» **Data provided**:
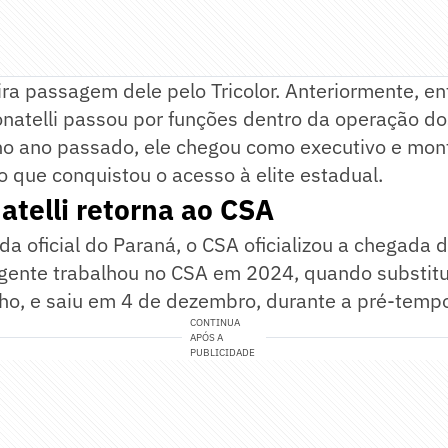
eira passagem dele pelo Tricolor. Anteriormente, e
natelli passou por funções dentro da operação dos
o ano passado, ele chegou como executivo e mont
o que conquistou o acesso à elite estadual.
atelli retorna ao CSA
da oficial do Paraná, o CSA oficializou a chegada 
rigente trabalhou no CSA em 2024, quando substit
ho, e saiu em 4 de dezembro, durante a pré-temp
CONTINUA
APÓS A
PUBLICIDADE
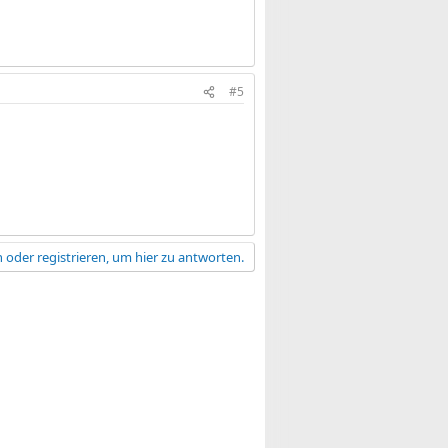
#5
 oder registrieren, um hier zu antworten.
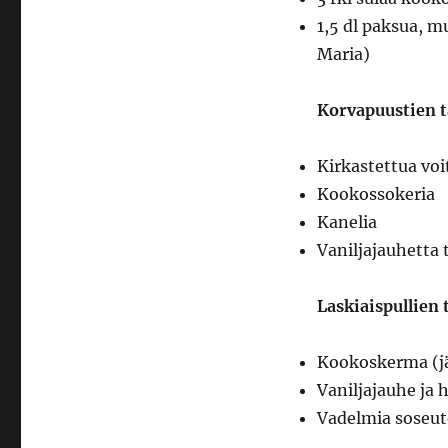
1,5 dl paksua, 
Maria)
Korvapuustien t
Kirkastettua voi
Kookossokeria
Kanelia
Vaniljajauhetta t
Laskiaispullien 
Kookoskerma (jää
Vaniljajauhe ja
Vadelmia soseut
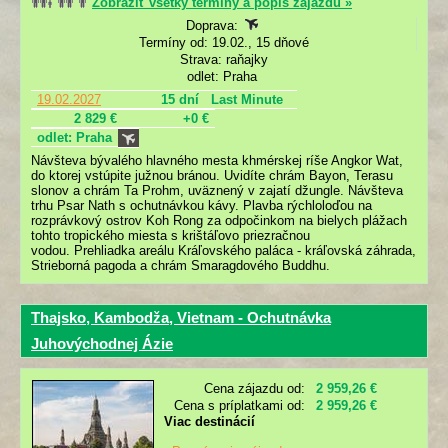
Zobraziť všetky termíny a popis zájazdu »
Doprava:
Termíny od: 19.02., 15 dňové
Strava: raňajky
odlet: Praha
19.02.2027
15 dní
Last Minute
2 829 €
+0 €
odlet: Praha
Návšteva bývalého hlavného mesta khmérskej ríše Angkor Wat,
do ktorej vstúpite južnou bránou. Uvidíte chrám Bayon, Terasu
slonov a chrám Ta Prohm, uväznený v zajatí džungle. Návšteva
trhu Psar Nath s ochutnávkou kávy. Plavba rýchloloďou na
rozprávkový ostrov Koh Rong za odpočinkom na bielych plážach
tohto tropického miesta s krištáľovo priezračnou
vodou. Prehliadka areálu Kráľovského paláca - kráľovská záhrada,
Strieborná pagoda a chrám Smaragdového Buddhu.
Thajsko, Kambodža, Vietnam - Ochutnávka
Juhovýchodnej Ázie
Cena zájazdu od:
2 959,26 €
Cena s príplatkami od:
2 959,26 €
Viac destinácií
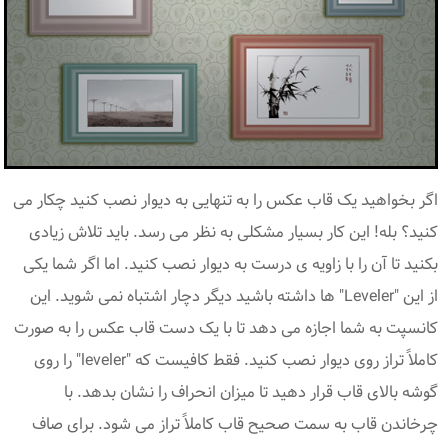
اگر بخواهید یک قاب عکس را به تنهایی به دیوار نصب کنید چکار می
کنید؟ بله! این کار بسیار مشکلی به نظر می رسد. باید تلاش زیادی
بکنید تا آن را با زاویه ی درست به دیوار نصب کنید. اما اگر شما یکی
از این "Leveler" ها داشته باشید دیگر دچار اشتباه نمی شوید. این
کانسپت به شما اجازه می دهد تا با یک دست قاب عکس را به صورت
کاملاً تراز روی دیوار نصب کنید. فقط کافیست که "leveler" را روی
گوشه بالای قاب قرار دهید تا میزان انحراف را نشان بدهد. با
چرخاندن قاب به سمت صحیح قاب کاملاً تراز می شود. برای صاف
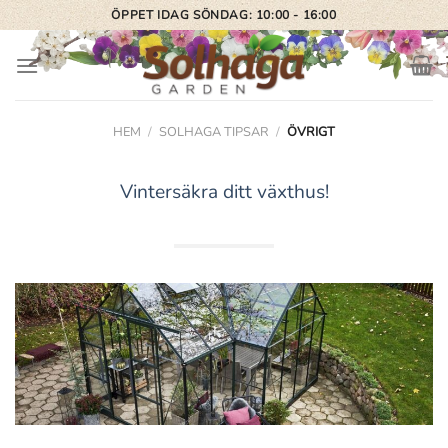
Skip
ÖPPET IDAG SÖNDAG: 10:00 - 16:00
to
content
HEM
/
SOLHAGA TIPSAR
/
ÖVRIGT
Vintersäkra ditt växthus!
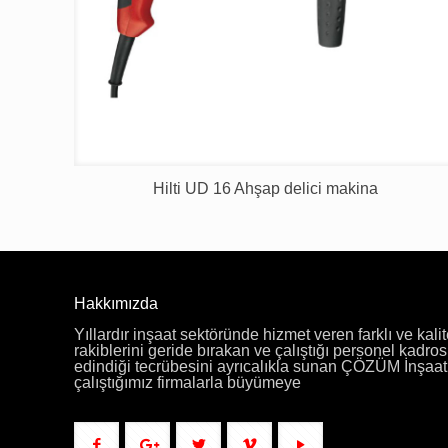
Hilti UD 16 Ahşap delici makina
Hakkımızda
Yıllardır inşaat sektöründe hizmet veren farklı ve kalit
rakiblerini geride bırakan ve çalıştığı personel kadros
edindiği tecrübesini ayrıcalıkla sunan ÇÖZÜM İnşaat f
çalıştığımız firmalarla büyümeye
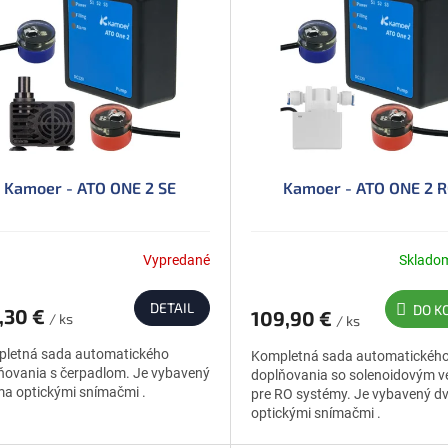
Kamoer - ATO ONE 2 SE
Kamoer - ATO ONE 2 
Vypredané
Sklado
DETAIL
DO K
,30 €
109,90 €
/ ks
/ ks
letná sada automatického
Kompletná sada automatickéh
ňovania s čerpadlom. Je vybavený
doplňovania so solenoidovým v
a optickými snímačmi .
pre RO systémy. Je vybavený 
optickými snímačmi .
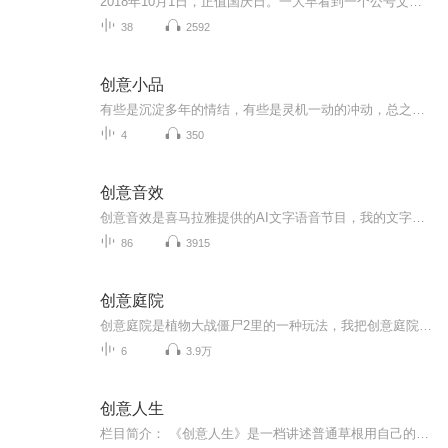
2018年10月1日，正值国庆日。一大早看到一个公号文章，正是文天祥的《己卯十月一日至燕越五日罹狴犴有感而赋》。当然，彼十一非当今的十一。不过数字的巧合还是让人感触，今天拿来读一读，体味一番历史英杰的民族情怀，恰也当时。 根据诗题来看，这组诗是写于十月一日至十月五日之间，是文天祥被俘之后所作，这些诗作不仅有凛凛正气，更也能看的到他百端交集的复杂情感。另一首于右任先生的《望大陆》，微信公号有称《望乡》，一句“山之上国之殇”荡气回肠，一并兴起拿来读了一读。仓促间多有瑕疵...
38
2592
创意小品
有些是沉淀多年的情结，有些是灵机一动的冲动，总之，创作这点事儿，就是让自己恢复平静的一种手段。无关算计，无关胜负，只为取悦自己。
4
350
创意音效
创意音效是喜马拉雅提供的AI文字语音节目，我的文字经手工拼音调教后，轻松转化为自然流畅的人声音频。请听听，耳边有三维音响，身临其境的感觉，别有一番风味。
86
3915
创意庭院
创意庭院是植物大战僵尸2里的一种玩法，我把创意庭院这种玩法做成了一个合集，欢迎大家来看，可以的话就点个赞，给个好评，投张月票打个赏吧！
6
3.9万
创意人生
栏目简介： 《创意人生》是一档讲述普通草根用自己的汗水创造财富的访谈类节目。针对不同的专业、不同的人群来引导想创业的人就业与创业。倾听草根最真实的声音，感受叱咤风云的商海人生。最接地气的正能量栏目，与创业者的真情对话，讲述弥勒人自己的创...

» **Work instructions**: Scan the listing above and identify each line holding the string "chrám"; copy every such line.

» **Solution to this exercise**:
do ktorej vstúpite južnou bránou. Uvidíte chrám Bayon, Terasu
slonov a chrám Ta Prohm, uväznený v zajatí džungle. Návšteva
Strieborná pagoda a chrám Smaragdového Buddhu.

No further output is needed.